I had a try at defining various such formatting characters some years ago.

http://www.users.globalnet.co.uk/~ngo/court000.htm

That page was the start and the first two pages linked from it were part of an attempt to produce a comprehensive system.

However, a selection of the codes would be much easier to use, for example by children.

For example, on the web page http://www.users.globalnet.co.uk/~ngo/courtcol.htm are sixteen direct colours U+F3E0 BLACK, U+F3E1 BROWN, U+F3E2 RED, U+F3E3 ORANGE, U+F3E4 YELLOW, U+F3E5 GREEN, U+F3E6 BLUE, U+F3E7 MAGENTA, U+F3E8 GREY, U+F3E9 WHITE, U+F3EA CYAN, U+F3EB PINK, U+F3EC DARK GREY, U+F3ED LIGHT GREY, U+F3EE LAVENDER and U+F3EF MINT so a word could be made red by inserting a U+F3E2 character before it and another character after it to change the colour back. That could either be the code for the colour of the text or a code to indicate that the colour should be popped back to the previous colour (the system did not include a code to pop the colour, though one could easily be added to the set of formatting codes if that is seen as desirable).

[Supplementary note by William Overington 20 March 2006

I produced some authoring-time glyphs for the colours. They are in my Quest text font.
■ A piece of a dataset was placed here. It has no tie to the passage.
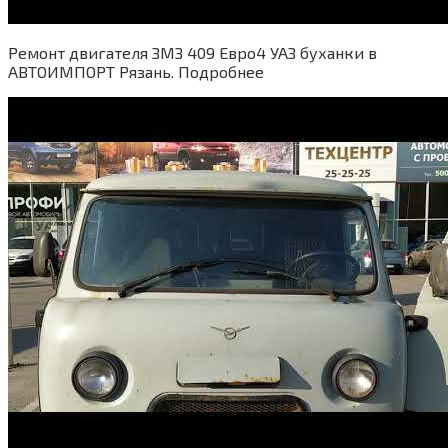
Ремонт двигателя ЗМЗ 409 Евро4 УАЗ буханки в
АВТОИМПОРТ Рязань. Подробнее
http://www.users.globalnet.co.uk/~ngo/QUESTTXT.TTF

http://www.users.globalnet.co.uk/~ngo/questtxt.txt

The designs are based upon the Petra Sancta method of depicting colours in old black and white books about heraldry. For example, vertical lines for red, horizontal lines for blue.

They can each be accessed using WordPad on a Windows 98 PC using an Alt code.

Alt 62432 to Alt 62447 repespectively for the colours listed above.

If these were used in a page authoring system for the future wiki system here being discussed then the content author would not need to use the code numbers. The content author would simply, in authoring mode ordinary, position the cursor line before a text character and then click on one of sixteen coloured buttons within a text colour palette on the screen and the code would be inserted into the text and the display would alter. If the content author chose to go into authoring mode special, the authoring-time symbol for the colour would be shown in a black and white display. ]

It seems to me that one way of looking at it is that this project is trying to produce an open source wiki engine which produces an end user effect of as much as possible of what the Adobe Portable Document Format does yet with having a very straightforward way of a content author entering the content and formatting it.

It seems to me that a good way to approach this is to have a system which allows good black and white effect to be produced just by a content author keying text. The text can then be edited and the formatting characters would override the default settings of the reader.

My own view is that using Unicode Private Use Area codes, (whether those in my attempt of some years ago or starting again with a blank specification) is a good way to go. However, I cannot say that it is necessarily the best way to go as I do not have much experience of other ways of doing it. It is only right and proper that I mention that the idea of using Unicode Private Use Area codes for formatting in this way is seen in some quarters as entirely the wrong way to proceed. My wish is that the best system possible is produced so I have mentioned my ideas here as input for discussions on designing such a wiki engine and if they are used or not used then that is just how it goes.